MY take on the session: I was grateful that there was at least some interest in thinking about how to teach sports analytics. The field is extremely new in academia, and currently has no real “core:” It’s a multidisciplinary field; sports, statistics, operations research, business, and computer science are all involved.
This made me excited to learn that our course at the HS level is indeed cutting-edge. In many ways, the pioneers at the HS level have the opportunity to influence the way these courses are taught.
One of the biggest impediments to moving the field forward is the fact that the most interesting (visual tracking) data is owned by teams and businesses. This means that any research from such places can’t be replicated or verified currently. An incentive for more open access is not yet available. More sharing between universities, analytics businesses and sports teams is needed.
I’m also hopeful that Jeremy Abramson from USC because a potential contact: I’d love to share resources, ideas, and experiences in designing our courses.
Here’s a rough account of party of the conversation:
Moderator : Mike Magazine, University of Cincinnati
MM: I’ve believed in doing this session for a long time. We need it, and thus something we should teach. I’ve taught courses on sports analytics and bracketology. What motivated you, and why is it important?

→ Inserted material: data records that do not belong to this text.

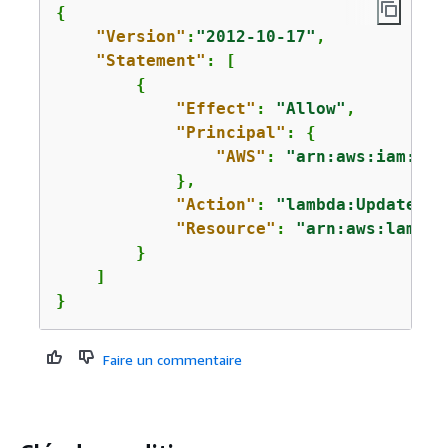
{
"Version"
:
"2012-10-17"
,

"Statement"
: [

{
"Effect"
: 
"Allow"
,

"Principal"
: 
{
"AWS"
: 
"arn:aws:iam::44
            },

"Action"
: 
"lambda:UpdateFun
"Resource"
: 
"arn:aws:lambda
        }

    ]

}
Faire un commentaire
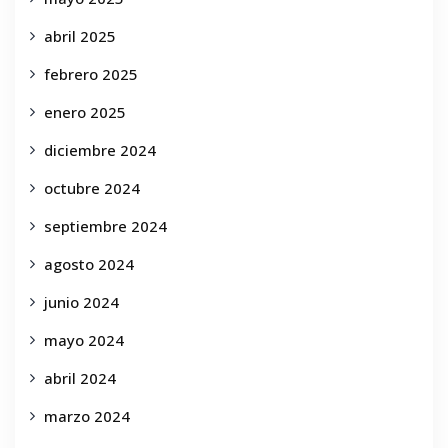
abril 2025
febrero 2025
enero 2025
diciembre 2024
octubre 2024
septiembre 2024
agosto 2024
junio 2024
mayo 2024
abril 2024
marzo 2024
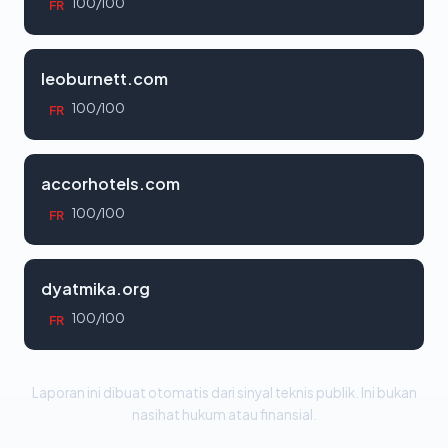
100/100
FR
leoburnett.com
100/100
FR
accorhotels.com
100/100
FR
dyatmika.org
100/100
FR
Laporan ini dibuat otomatis dari sinyal teknis publik. Ini bukan
nasihat hukum atau finansial.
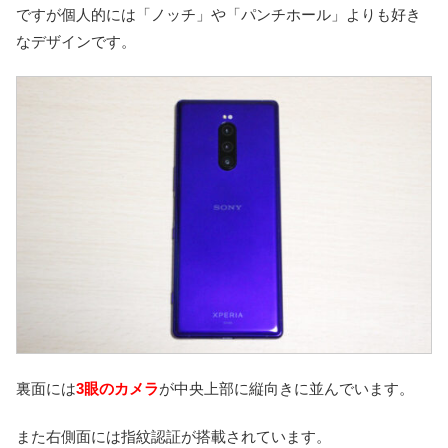
ですが個人的には「ノッチ」や「パンチホール」よりも好き
なデザインです。
裏面には
3眼のカメラ
が中央上部に縦向きに並んでいます。
また右側面には指紋認証が搭載されています。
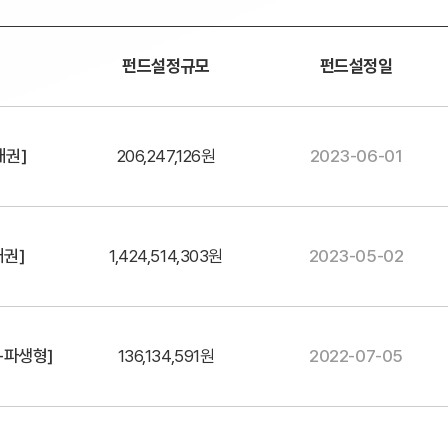
펀드설정규모
펀드설정일
채권]
206,247,126원
2023-06-01
채권]
1,424,514,303원
2023-05-02
-파생형]
136,134,591원
2022-07-05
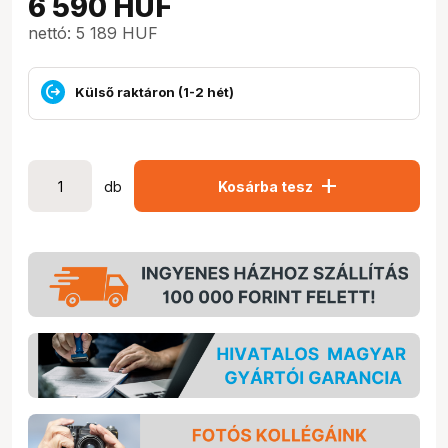
6 590
HUF
nettó: 5 189 HUF
Külső raktáron (1-2 hét)
add
db
Kosárba tesz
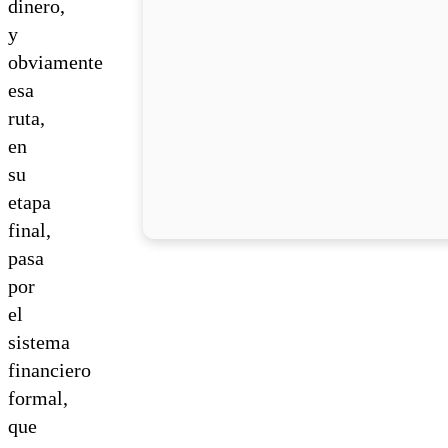
dinero,
y
obviamente
esa
ruta,
en
su
etapa
final,
pasa
por
el
sistema
financiero
formal,
que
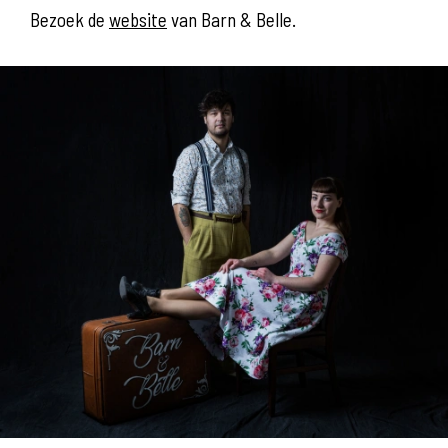
Bezoek de
website
van Barn & Belle.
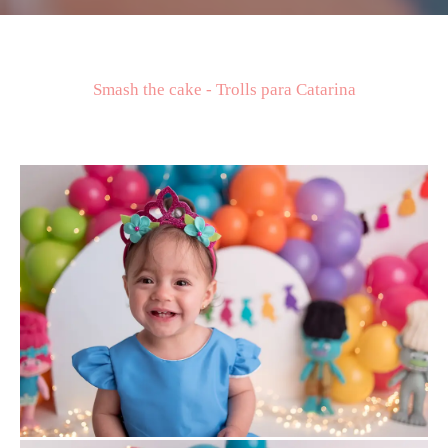
Smash the cake - Trolls para Catarina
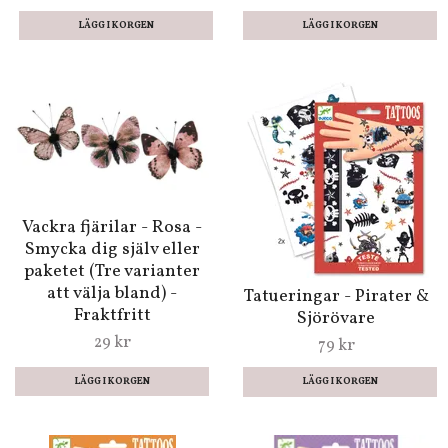
Vackra fjärilar - Rosa -
Smycka dig själv eller
paketet (Tre varianter
att välja bland) -
Tatueringar - Pirater &
Fraktfritt
Sjörövare
29 kr
79 kr
LÄGG I KORGEN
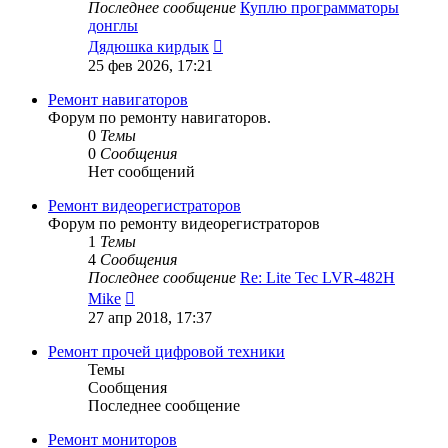
Последнее сообщение
Куплю программаторы
донглы
Перейти
Дядюшка кирдык
к
25 фев 2026, 17:21
последнему
сообщению
Ремонт навигаторов
Форум по ремонту навигаторов.
0
Темы
0
Сообщения
Нет сообщений
Ремонт видеорегистраторов
Форум по ремонту видеорегистраторов
1
Темы
4
Сообщения
Последнее сообщение
Re: Lite Tec LVR-482H
Перейти
Mike
к
27 апр 2018, 17:37
последнему
сообщению
Ремонт прочей цифровой техники
Темы
Сообщения
Последнее сообщение
Ремонт мониторов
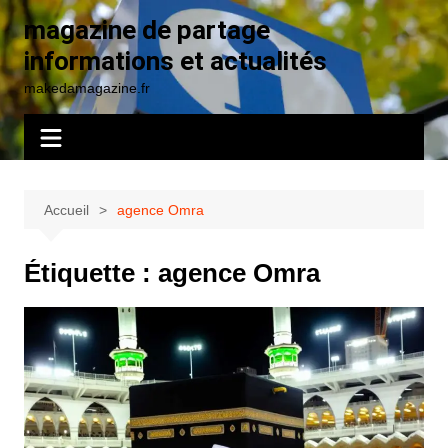
Aller
magazine de partage
au
informations et actualités
contenu
makedamagazine.fr
Accueil
agence Omra
Étiquette :
agence Omra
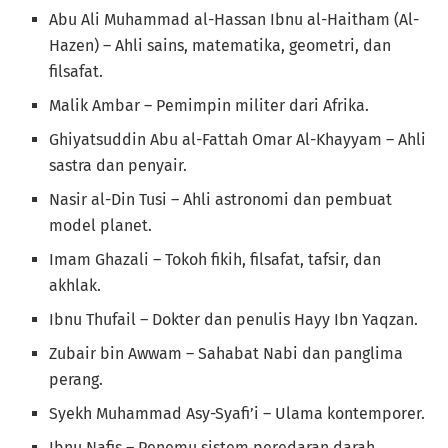
Abu Ali Muhammad al-Hassan Ibnu al-Haitham (Al-
Hazen) – Ahli sains, matematika, geometri, dan
filsafat.
Malik Ambar – Pemimpin militer dari Afrika.
Ghiyatsuddin Abu al-Fattah Omar Al-Khayyam – Ahli
sastra dan penyair.
Nasir al-Din Tusi – Ahli astronomi dan pembuat
model planet.
Imam Ghazali – Tokoh fikih, filsafat, tafsir, dan
akhlak.
Ibnu Thufail – Dokter dan penulis Hayy Ibn Yaqzan.
Zubair bin Awwam – Sahabat Nabi dan panglima
perang.
Syekh Muhammad Asy-Syafi’i – Ulama kontemporer.
Ibnu Nafis – Penemu sistem peredaran darah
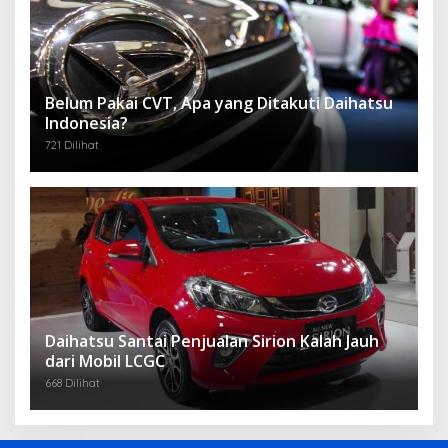
Belum Pakai CVT, Apa yang Ditakuti Daihatsu
Indonesia?
721 Dilihat
Daihatsu Santai Penjualan Sirion Kalah Jauh
dari Mobil LCGC
668 Dilihat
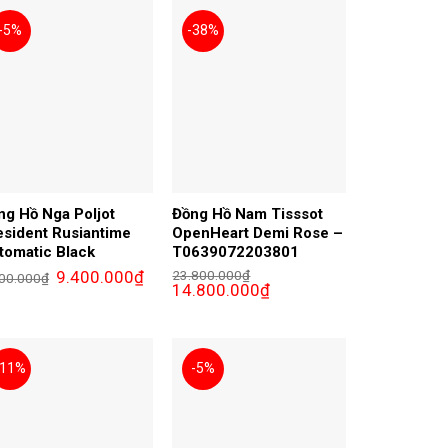
-5%
-38%
ng Hồ Nga Poljot
Đồng Hồ Nam Tisssot
esident Rusiantime
OpenHeart Demi Rose –
tomatic Black
T0639072203801
Giá
Giá
9.400.000
₫
23.800.000
₫
00.000
₫
gốc
hiện
Giá
Giá
14.800.000
₫
là:
tại
gốc
hiện
9.900.000₫.
là:
là:
tại
9.400.000₫.
23.800.000₫.
là:
14.800.000₫.
-11%
-5%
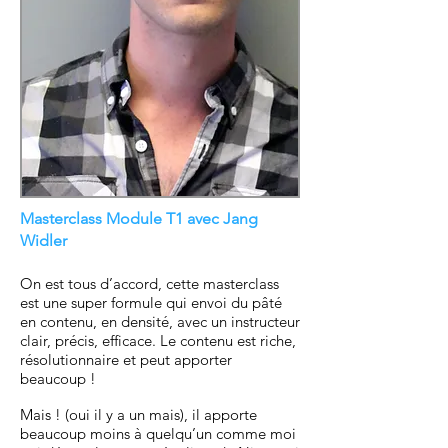
​Masterclass Module T1 avec Jang
Widler
On est tous d’accord, cette masterclass
est une super formule qui envoi du pâté
en contenu, en densité, avec un instructeur
clair, précis, efficace. Le contenu est riche,
résolutionnaire et peut apporter
beaucoup !
Mais ! (oui il y a un mais), il apporte
beaucoup moins à quelqu’un comme moi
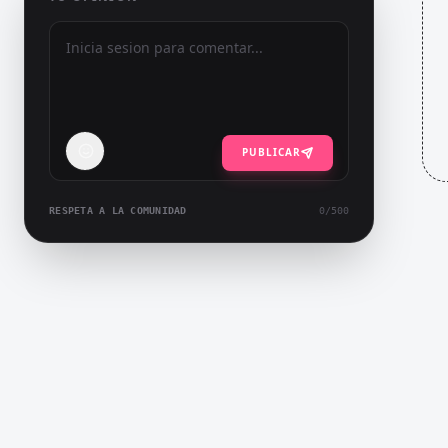
PUBLICAR
RESPETA A LA COMUNIDAD
0
/500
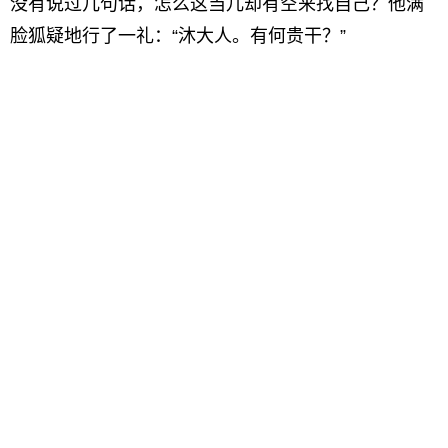
没有说过几句话，怎么这当儿却有空来找自己？他满
脸狐疑地行了一礼：“沐大人。有何贵干？”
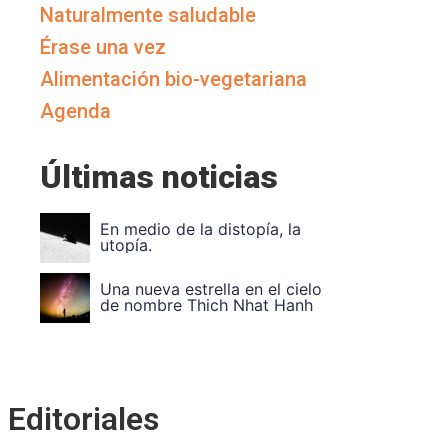
Naturalmente saludable
Érase una vez
Alimentación bio-vegetariana
Agenda
Últimas noticias
Vuela Alto Ouka Leele
Divide et impera. Unidad en
Editoriales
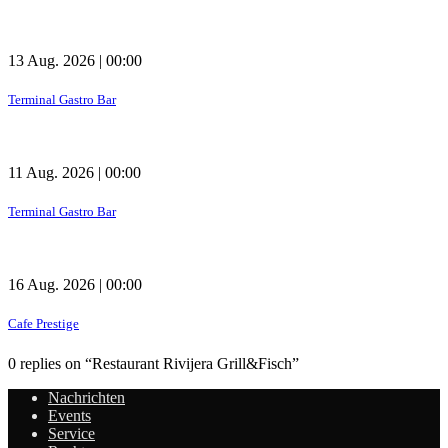
13 Aug. 2026 | 00:00
Terminal Gastro Bar
11 Aug. 2026 | 00:00
Terminal Gastro Bar
16 Aug. 2026 | 00:00
Cafe Prestige
0 replies on “Restaurant Rivijera Grill&Fisch”
Nachrichten
Events
Service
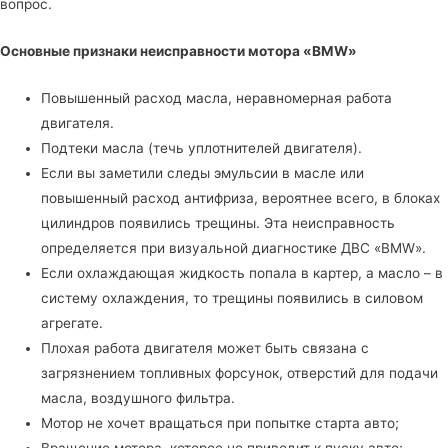
вопрос.
Основные признаки неисправности мотора «BMW»
Повышенный расход масла, неравномерная работа
двигателя.
Подтеки масла (течь уплотнителей двигателя).
Если вы заметили следы эмульсии в масле или
повышенный расход антифриза, вероятнее всего, в блоках
цилиндров появились трещины. Эта неисправность
определяется при визуальной диагностике ДВС «BMW».
Если охлаждающая жидкость попала в картер, а масло – в
систему охлаждения, то трещины появились в силовом
агрегате.
Плохая работа двигателя может быть связана с
загрязнением топливных форсунок, отверстий для подачи
масла, воздушного фильтра.
Мотор не хочет вращаться при попытке старта авто;
Вращение мотора, которое не приводит к пуску авто;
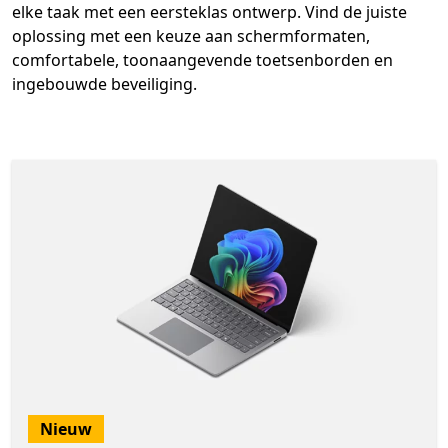
elke taak met een eersteklas ontwerp. Vind de juiste
oplossing met een keuze aan schermformaten,
comfortabele, toonaangevende toetsenborden en
ingebouwde beveiliging.
Nieuw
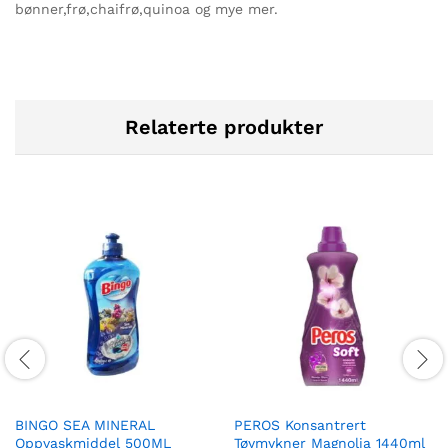
bønner,frø,chaifrø,quinoa og mye mer.
Relaterte produkter
BINGO SEA MINERAL
PEROS Konsantrert
Oppvaskmiddel 500ML
Tøymykner Magnolia 1440ml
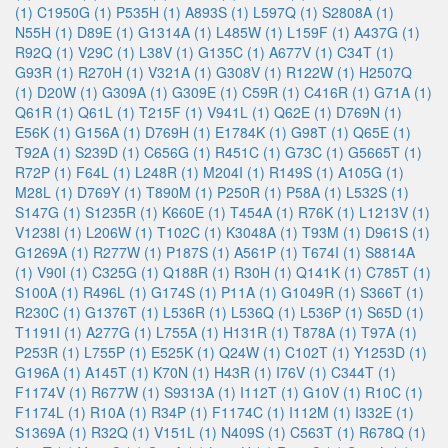
(1)
C1950G (1)
P535H (1)
A893S (1)
L597Q (1)
S2808A (1)
N55H (1)
D89E (1)
G1314A (1)
L485W (1)
L159F (1)
A437G (1)
R92Q (1)
V29C (1)
L38V (1)
G135C (1)
A677V (1)
C34T (1)
G93R (1)
R270H (1)
V321A (1)
G308V (1)
R122W (1)
H2507Q
(1)
D20W (1)
G309A (1)
G309E (1)
C59R (1)
C416R (1)
G71A (1)
Q61R (1)
Q61L (1)
T215F (1)
V941L (1)
Q62E (1)
D769N (1)
E56K (1)
G156A (1)
D769H (1)
E1784K (1)
G98T (1)
Q65E (1)
T92A (1)
S239D (1)
C656G (1)
R451C (1)
G73C (1)
G5665T (1)
R72P (1)
F64L (1)
L248R (1)
M204I (1)
R149S (1)
A105G (1)
M28L (1)
D769Y (1)
T890M (1)
P250R (1)
P58A (1)
L532S (1)
S147G (1)
S1235R (1)
K660E (1)
T454A (1)
R76K (1)
L1213V (1)
V1238I (1)
L206W (1)
T102C (1)
K3048A (1)
T93M (1)
D961S (1)
G1269A (1)
R277W (1)
P187S (1)
A561P (1)
T674I (1)
S8814A
(1)
V90I (1)
C325G (1)
Q188R (1)
R30H (1)
Q141K (1)
C785T (1)
S100A (1)
R496L (1)
G174S (1)
P11A (1)
G1049R (1)
S366T (1)
R230C (1)
G1376T (1)
L536R (1)
L536Q (1)
L536P (1)
S65D (1)
T1191I (1)
A277G (1)
L755A (1)
H131R (1)
T878A (1)
T97A (1)
P253R (1)
L755P (1)
E525K (1)
Q24W (1)
C102T (1)
Y1253D (1)
G196A (1)
A145T (1)
K70N (1)
H43R (1)
I76V (1)
C344T (1)
F1174V (1)
R677W (1)
S9313A (1)
I112T (1)
G10V (1)
R10C (1)
F1174L (1)
R10A (1)
R34P (1)
F1174C (1)
I112M (1)
I332E (1)
S1369A (1)
R32Q (1)
V151L (1)
N409S (1)
C563T (1)
R678Q (1)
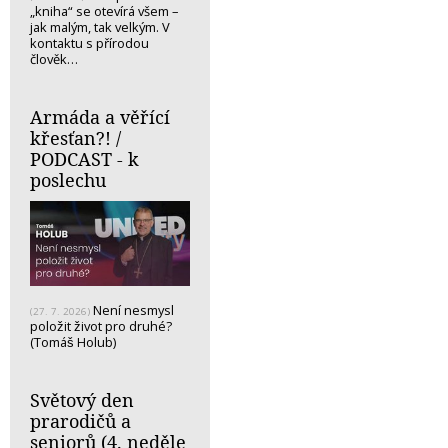
„kniha“ se otevírá všem –
jak malým, tak velkým. V
kontaktu s přírodou
člověk…
Armáda a věřící
křesťan?! /
PODCAST - k
poslechu
Není nesmysl
(27. 7. 2026)
položit život pro druhé?
(Tomáš Holub)
Světový den
prarodičů a
seniorů (4. neděle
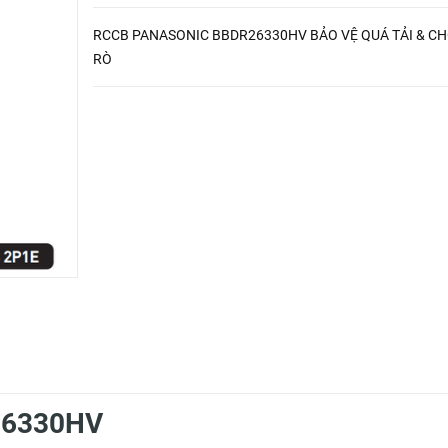
RCCB PANASONIC BBDR26330HV BẢO VỆ QUÁ TẢI & C
RÒ
R26330HV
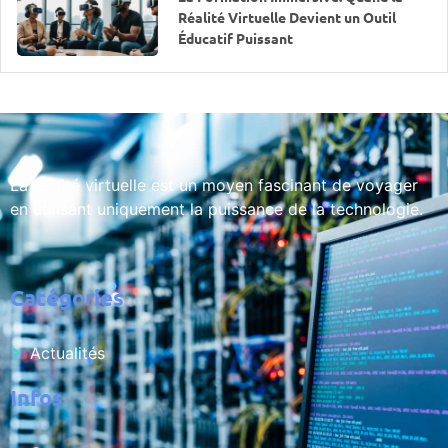
Réalité Virtuelle Devient un Outil
Éducatif Puissant
La réalité virtuelle est un moyen fascinant de voyager
en utilisant uniquement la puissance de la technologie.
Catégories
Actualités
Infos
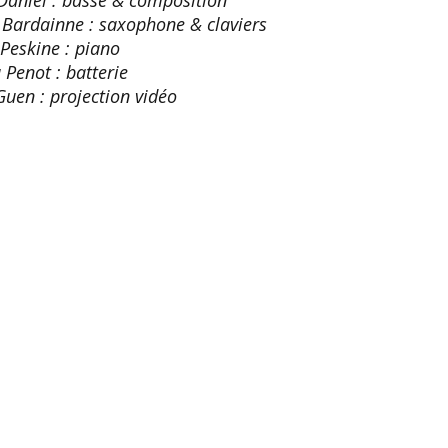
 Bardainne : saxophone & claviers
Peskine : piano
Penot : batterie
Guen : projection vidéo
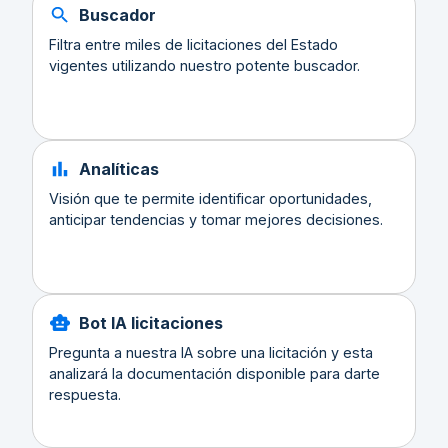
Buscador
Filtra entre miles de licitaciones del Estado
vigentes utilizando nuestro potente buscador.
Analíticas
Visión que te permite identificar oportunidades,
anticipar tendencias y tomar mejores decisiones.
Bot IA licitaciones
Pregunta a nuestra IA sobre una licitación y esta
analizará la documentación disponible para darte
respuesta.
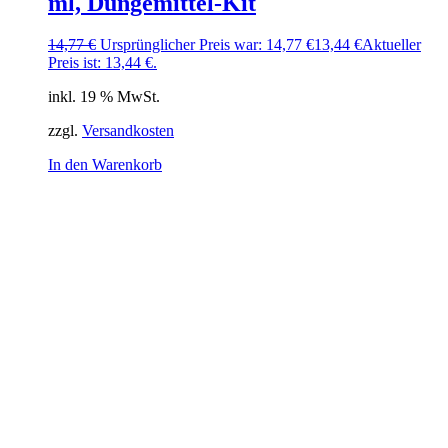
ml, Düngemittel-Kit
14,77
€
Ursprünglicher Preis war: 14,77 €
13,44
€
Aktueller
Preis ist: 13,44 €.
inkl. 19 % MwSt.
zzgl.
Versandkosten
In den Warenkorb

JA: #1: I love sports, and nobody else was doing this. Mine is an undergrad class to get them interested early in the field.
JO: I was washed as a larger initiative to engage our students. a 1 hour class, no prerequisites. Ultimate goal: to turn the students on to the discipline.
NR: Lots of demand from students, and it’s such a great field to teach modeling.
EK: Like Nils, I am an operations researcher, and kids don’t love financial analysis or marketing or policy: How can we get more people in modeling? Sports was a perfect hook. 3 years now, 50 MBA students.
MM: What do you want to achieve? What are the takeaways for students who won’t go into sports analytics?
EK: Many work for sports leagues. Dependent on the technical training of the students. Techniques in the research track are not accessible with less training. But the focus is on the questions: to teach them something about the game they wouldn’t understand otherwise. Example: individual metrics are common, but sometimes poorly used by management: The course is a nice laboratory to think about the value of this.
JA: First, that it’s real, not just “geeking out.” Real impact on the field and the organization’s bottom line. A technical background certainly helps a lot. The value of a technical background is very helpful in the sports industry.
JO: Basic familiar examples: Belicheck’s going for it on 4th down. How do you separate the BS from accurate claims / accurate statements? Condiitonal probability: basic statistical concepts. The sports vehicle allows them to think about hard problems. Sports helps kids bang their heads against such a hard problem more.
MM: Yes, Belicheck was blasted for his 4th down choices, but the decision was right. Plus the right decisions don’t mean the best outcomes every time. To distinguish that is a valuable takeaway.
NR: We have a very international group. Students learn how important it is to ask the right question, collect data, and communicate your results to stakeholders and audience. Also, how important it is to base conclusions not on outcomes. So many people try to explain the causalities of luck. It provides a framework to disentangle luck from signal.
EK: Students do projects in the class: they can run with concepts and applications in places I don’t understand. One of my favorites: a group evaluated players in cricket using the techniques. They found that the salaries and compared it to “run valued added” state. They found that the ratio of pay/runs created that all the Indian National were highly over-valued. The non-nationals were highly under-valued.